>>>>>
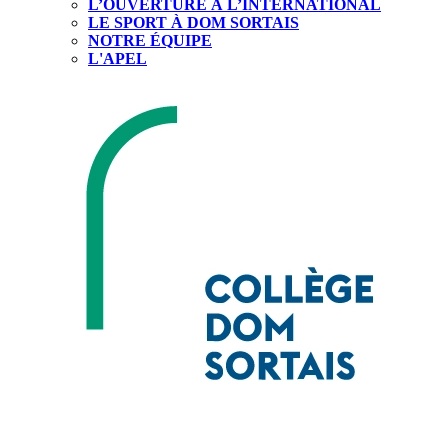
L’OUVERTURE À L’INTERNATIONAL
LE SPORT À DOM SORTAIS
NOTRE ÉQUIPE
L'APEL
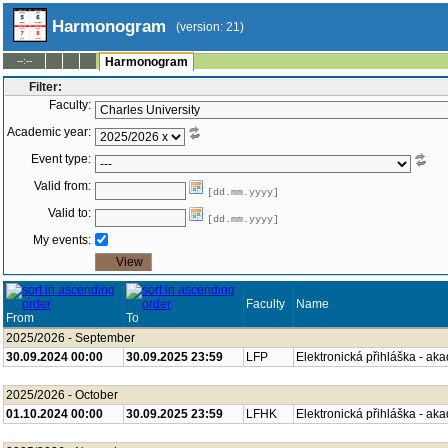
Harmonogram
(version: 21)
--:--
Harmonogram
Filter:
Faculty:
Academic year:
Event type:
Valid from:
[dd.mm.yyyy]
Valid to:
[dd.mm.yyyy]
My events:
Faculty
Name
From
To
2025/2026 - September
30.09.2024 00:00
30.09.2025 23:59
LFP
Elektronická přihláška - ak
2025/2026 - October
01.10.2024 00:00
30.09.2025 23:59
LFHK
Elektronická přihláška - ak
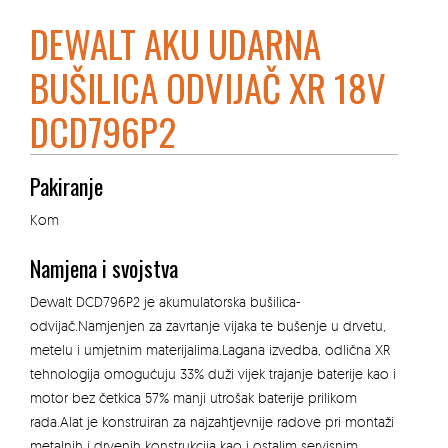
DEWALT AKU UDARNA
BUŠILICA ODVIJAČ XR 18V
DCD796P2
Pakiranje
Kom
Namjena i svojstva
Dewalt DCD796P2 je akumulatorska bušilica-
odvijač.Namjenjen za zavrtanje vijaka te bušenje u drvetu,
metelu i umjetnim materijalima.Lagana izvedba, odlična XR
tehnologija omogućuju 33% duži vijek trajanje baterije kao i
motor bez četkica 57% manji utrošak baterije prilikom
rada.Alat je konstruiran za najzahtjevnije radove pri montaži
metalnih i drvenih konstrukcija kao i ostalim servisnim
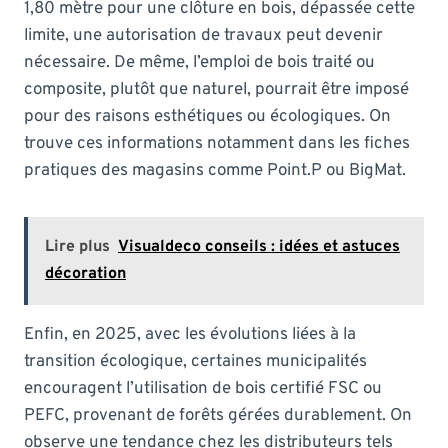
1,80 mètre pour une clôture en bois, dépassée cette
limite, une autorisation de travaux peut devenir
nécessaire. De même, l’emploi de bois traité ou
composite, plutôt que naturel, pourrait être imposé
pour des raisons esthétiques ou écologiques. On
trouve ces informations notamment dans les fiches
pratiques des magasins comme Point.P ou BigMat.
Lire plus
Visualdeco conseils : idées et astuces
décoration
Enfin, en 2025, avec les évolutions liées à la
transition écologique, certaines municipalités
encouragent l’utilisation de bois certifié FSC ou
PEFC, provenant de forêts gérées durablement. On
observe une tendance chez les distributeurs tels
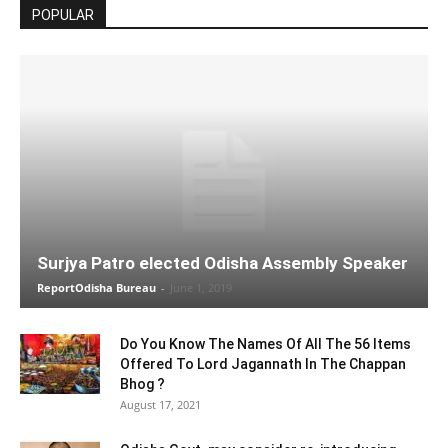
POPULAR
Surjya Patro elected Odisha Assembly Speaker
ReportOdisha Bureau
-
June 1, 2019
Do You Know The Names Of All The 56 Items
Offered To Lord Jagannath In The Chappan
Bhog ?
August 17, 2021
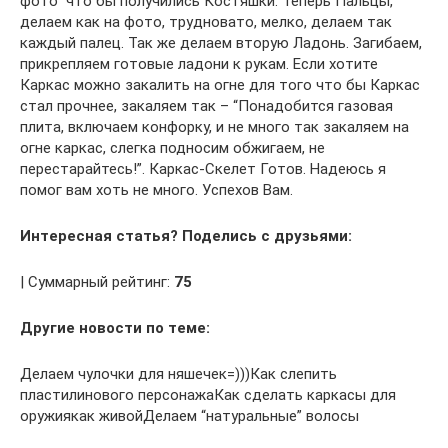
фото” что бы получились Костяшки. Теперь Пальцы,
делаем как на фото, трудновато, мелко, делаем так
каждый палец. Так же делаем вторую Ладонь. Загибаем,
прикрепляем готовые ладони к рукам. Если хотите
Каркас можно закалить на огне для того что бы Каркас
стал прочнее, закаляем так – “Понадобится газовая
плита, включаем конфорку, и не много так закаляем на
огне каркас, слегка подносим обжигаем, не
перестарайтесь!”. Каркас-Скелет Готов. Надеюсь я
помог вам хоть не много. Успехов Вам.
Интересная статья? Поделись с друзьями:
| Суммарный рейтинг:
75
Другие новости по теме:
Делаем чулочки для няшечек=)))Как слепить
пластилинового персонажаКак сделать каркасы для
оружиякак живойДелаем “натуральные” волосы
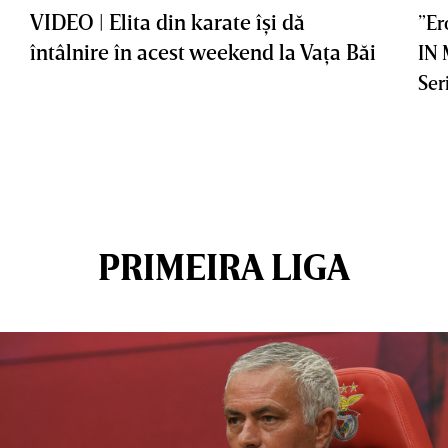
VIDEO | Elita din karate îşi dă
”Er
întâlnire în acest weekend la Vaţa Băi
IN
Ser
PRIMEIRA LIGA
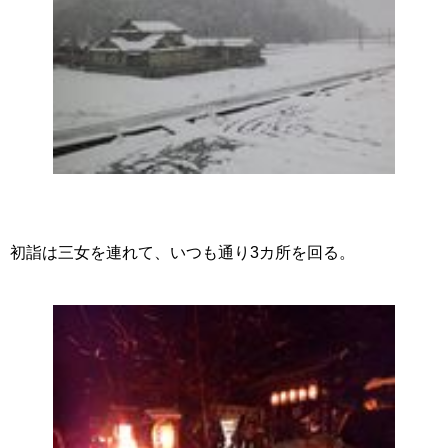
初詣は三女を連れて、いつも通り3カ所を回る。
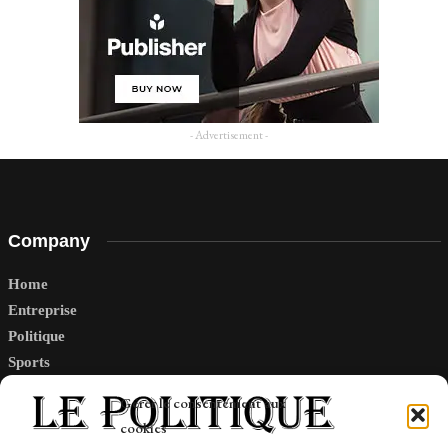
- Advertisement -
Company
Home
Entreprise
Politique
Sports
Tech
Gérer le consentement aux
Travail
cookies
Finance-Marches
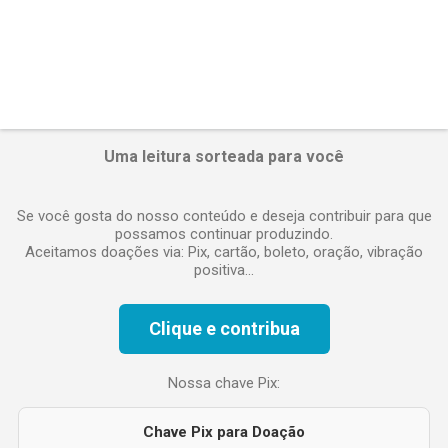
Uma leitura sorteada para você
Se você gosta do nosso conteúdo e deseja contribuir para que
possamos continuar produzindo.
Aceitamos doações via: Pix, cartão, boleto, oração, vibração
positiva...
Clique e contribua
Nossa chave Pix:
Chave Pix para Doação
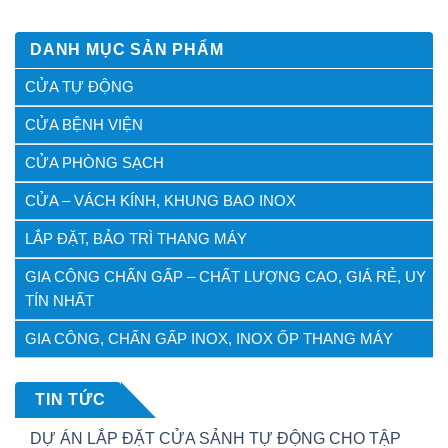
DANH MỤC SẢN PHẨM
CỬA TỰ ĐỘNG
CỬA BỆNH VIỆN
CỬA PHÒNG SẠCH
CỬA – VÁCH KÍNH, KHUNG BAO INOX
LẮP ĐẶT, BẢO TRÌ THANG MÁY
GIA CÔNG CHẤN GẤP – CHẤT LƯỢNG CAO, GIÁ RẺ, UY
TÍN NHẤT
GIA CÔNG, CHẤN GẤP INOX, INOX ỐP THANG MÁY
TIN TỨC
DỰ ÁN LẮP ĐẶT CỬA SẢNH TỰ ĐỘNG CHO TẬP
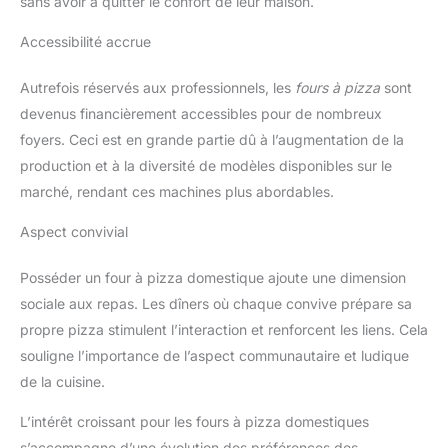
sans avoir à quitter le confort de leur maison.
Accessibilité accrue
Autrefois réservés aux professionnels, les
fours à pizza
sont
devenus financièrement accessibles pour de nombreux
foyers. Ceci est en grande partie dû à l’augmentation de la
production et à la diversité de modèles disponibles sur le
marché, rendant ces machines plus abordables.
Aspect convivial
Posséder un four à pizza domestique ajoute une dimension
sociale aux repas. Les dîners où chaque convive prépare sa
propre pizza stimulent l’interaction et renforcent les liens. Cela
souligne l’importance de l’aspect communautaire et ludique
de la cuisine.
L’intérêt croissant pour les fours à pizza domestiques
s’accompagne d’une évolution des préférences des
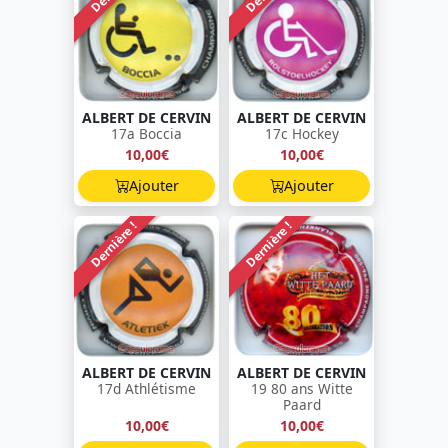
ALBERT DE CERVIN
ALBERT DE CERVIN
17a Boccia
17c Hockey
10,00€
10,00€
Ajouter
Ajouter
Dernière !
Dernière !
ALBERT DE CERVIN
ALBERT DE CERVIN
17d Athlétisme
19 80 ans Witte
Paard
10,00€
10,00€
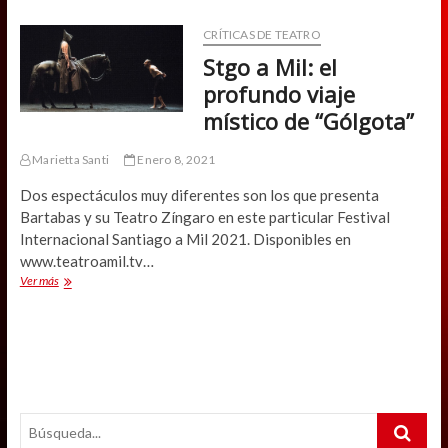
ecuestre
a
CRÍTICAS DE TEATRO
la
Stgo a Mil: el
mexicana
profundo viaje
místico de “Gólgota”
Marietta Santi
Enero 8, 2021
Dos espectáculos muy diferentes son los que presenta
Bartabas y su Teatro Zíngaro en este particular Festival
Internacional Santiago a Mil 2021. Disponibles en
www.teatroamil.tv…
Stgo
Ver más
a
Mil:
el
profundo
viaje
místico
de
Search
“Gólgota”
…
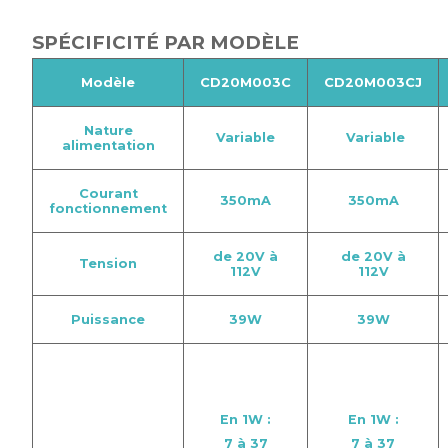
SPÉCIFICITÉ PAR MODÈLE
Modèle
CD20M003C
CD20M003CJ
Nature
Variable
Variable
alimentation
Courant
350mA
350mA
fonctionnement
de 20V à
de 20V à
Tension
112V
112V
Puissance
39W
39W
En 1W :
En 1W :
7 à 37
7 à 37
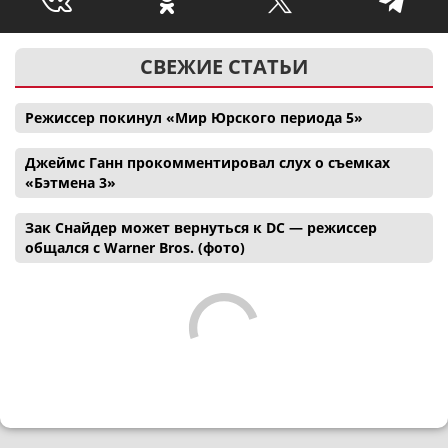
СВЕЖИЕ СТАТЬИ
Режиссер покинул «Мир Юрского периода 5»
Джеймс Ганн прокомментировал слух о съемках
«Бэтмена 3»
Зак Снайдер может вернуться к DC — режиссер
общался с Warner Bros. (фото)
<<<<<
◆ Exercise instructions:
Would you write out an exact copy of the entries above, with no images?

◆ Task result:
L’OUVERTURE À L’INTERNATIONAL
LE SPORT À DOM SORTAIS
NOTRE ÉQUIPE
L'APEL
Harmonogram
(version: 21)
--:--
Harmonogram
Filter:
Faculty:
Academic year:
Event type:
Valid from:
[dd.mm.yyyy]
Valid to:
[dd.mm.yyyy]
My events:
Faculty
Name
From
To
2025/2026 - September
30.09.2024 00:00
30.09.2025 23:59
LFP
Elektronická přihláška - ak
2025/2026 - October
01.10.2024 00:00
30.09.2025 23:59
LFHK
Elektronická přihláška - ak
DEWALT AKU UDARNA
BUŠILICA ODVIJAČ XR 18V
DCD796P2
Pakiranje
Kom
Namjena i svojstva
Dewalt DCD796P2 je akumulatorska bušilica-
odvijač.Namjenjen za zavrtanje vijaka te bušenje u drvetu,
metelu i umjetnim materijalima.Lagana izvedba, odlična XR
tehnologija omogućuju 33% duži vijek trajanje baterije kao i
motor bez četkica 57% manji utrošak baterije prilikom
rada.Alat je konstruiran za najzahtjevnije radove pri montaži
metalnih i drvenih konstrukcija kao i ostalim servisnim
1,80 mètre pour une clôture en bois, dépassée cette
limite, une autorisation de travaux peut devenir
nécessaire. De même, l’emploi de bois traité ou
composite, plutôt que naturel, pourrait être imposé
pour des raisons esthétiques ou écologiques. On
trouve ces informations notamment dans les fiches
pratiques des magasins comme Point.P ou BigMat.
Lire plus
Visualdeco conseils : idées et astuces
décoration
Enfin, en 2025, avec les évolutions liées à la
transition écologique, certaines municipalités
encouragent l’utilisation de bois certifié FSC ou
PEFC, provenant de forêts gérées durablement. On
observe une tendance chez les distributeurs tels
POPULAR
Surjya Patro elected Odisha Assembly Speaker
ReportOdisha Bureau
-
June 1, 2019
Do You Know The Names Of All The 56 Items
Offered To Lord Jagannath In The Chappan
Bhog ?
August 17, 2021
фото” что бы получились Костяшки. Теперь Пальцы,
делаем как на фото, трудновато, мелко, делаем так
каждый палец. Так же делаем вторую Ладонь. Загибаем,
прикрепляем готовые ладони к рукам. Если хотите
Каркас можно закалить на огне для того что бы Каркас
стал прочнее, закаляем так – “Понадобится газовая
плита, включаем конфорку, и не много так закаляем на
огне каркас, слегка подносим обжигаем, не
перестарайтесь!”. Каркас-Скелет Готов. Надеюсь я
помог вам хоть не много. Успехов Вам.
Интересная статья? Поделись с друзьями:
| Суммарный рейтинг:
75
Другие новости по теме:
Делаем чулочки для няшечек=)))Как слепить
пластилинового персонажаКак сделать каркасы для
оружиякак живойДелаем “натуральные” волосы
VIDEO | Elita din karate îşi dă
”Er
întâlnire în acest weekend la Vaţa Băi
IN
Ser
PRIMEIRA LIGA
初詣は三女を連れて、いつも通り3カ所を回る。
- Advertisement -
Company
Home
Entreprise
Politique
Sports
Tech
Gérer le consentement aux
Travail
cookies
Finance-Marches
Uma leitura sorteada para você
Se você gosta do nosso conteúdo e deseja contribuir para que
possamos continuar produzindo.
Aceitamos doações via: Pix, cartão, boleto, oração, vibração
positiva...
Clique e contribua
Nossa chave Pix:
Chave Pix para Doação
DANH MỤC SẢN PHẨM
CỬA TỰ ĐỘNG
CỬA BỆNH VIỆN
CỬA PHÒNG SẠCH
CỬA – VÁCH KÍNH, KHUNG BAO INOX
LẮP ĐẶT, BẢO TRÌ THANG MÁY
GIA CÔNG CHẤN GẤP – CHẤT LƯỢNG CAO, GIÁ RẺ, UY
TÍN NHẤT
GIA CÔNG, CHẤN GẤP INOX, INOX ỐP THANG MÁY
TIN TỨC
DỰ ÁN LẮP ĐẶT CỬA SẢNH TỰ ĐỘNG CHO TẬP
sans avoir à quitter le confort de leur maison.
Accessibilité accrue
Autrefois réservés aux professionnels, les
fours à pizza
sont
devenus financièrement accessibles pour de nombreux
foyers. Ceci est en grande partie dû à l’augmentation de la
production et à la diversité de modèles disponibles sur le
marché, rendant ces machines plus abordables.
Aspect convivial
Posséder un four à pizza domestique ajoute une dimension
sociale aux repas. Les dîners où chaque convive prépare sa
propre pizza stimulent l’interaction et renforcent les liens. Cela
souligne l’importance de l’aspect communautaire et ludique
de la cuisine.
L’intérêt croissant pour les fours à pizza domestiques
s’accompagne d’une évolution des préférences des
ALBERT DE CERVIN
ALBERT DE CERVIN
17a Boccia
17c Hockey
10,00€
10,00€
Ajouter
Ajouter
Dernière !
Dernière !
ALBERT DE CERVIN
ALBERT DE CERVIN
17d Athlétisme
19 80 ans Witte
Paard
10,00€
10,00€
ecuestre
a
CRÍTICAS DE TEATRO
la
Stgo a Mil: el
mexicana
profundo viaje
místico de “Gólgota”
Marietta Santi
Enero 8, 2021
Dos espectáculos muy diferentes son los que presenta
Bartabas y su Teatro Zíngaro en este particular Festival
Internacional Santiago a Mil 2021. Disponibles en
www.teatroamil.tv…
Stgo
Ver más
a
Mil:
el
profundo
viaje
místico
de
Search
“Gólgota”
…
SPÉCIFICITÉ PAR MODÈLE
Modèle
CD20M003C
CD20M003CJ
Nature
Variable
Variable
alimentation
Courant
350mA
350mA
fonctionnement
de 20V à
de 20V à
Tension
112V
112V
Puissance
39W
39W
En 1W :
En 1W :
7 à 37
7 à 37
СВЕЖИЕ СТАТЬИ
Режиссер покинул «Мир Юрского периода 5»
Джеймс Ганн прокомментировал слух о съемках
«Бэтмена 3»
Зак Снайдер может вернуться к DC — режиссер
общался с Warner Bros. (фото)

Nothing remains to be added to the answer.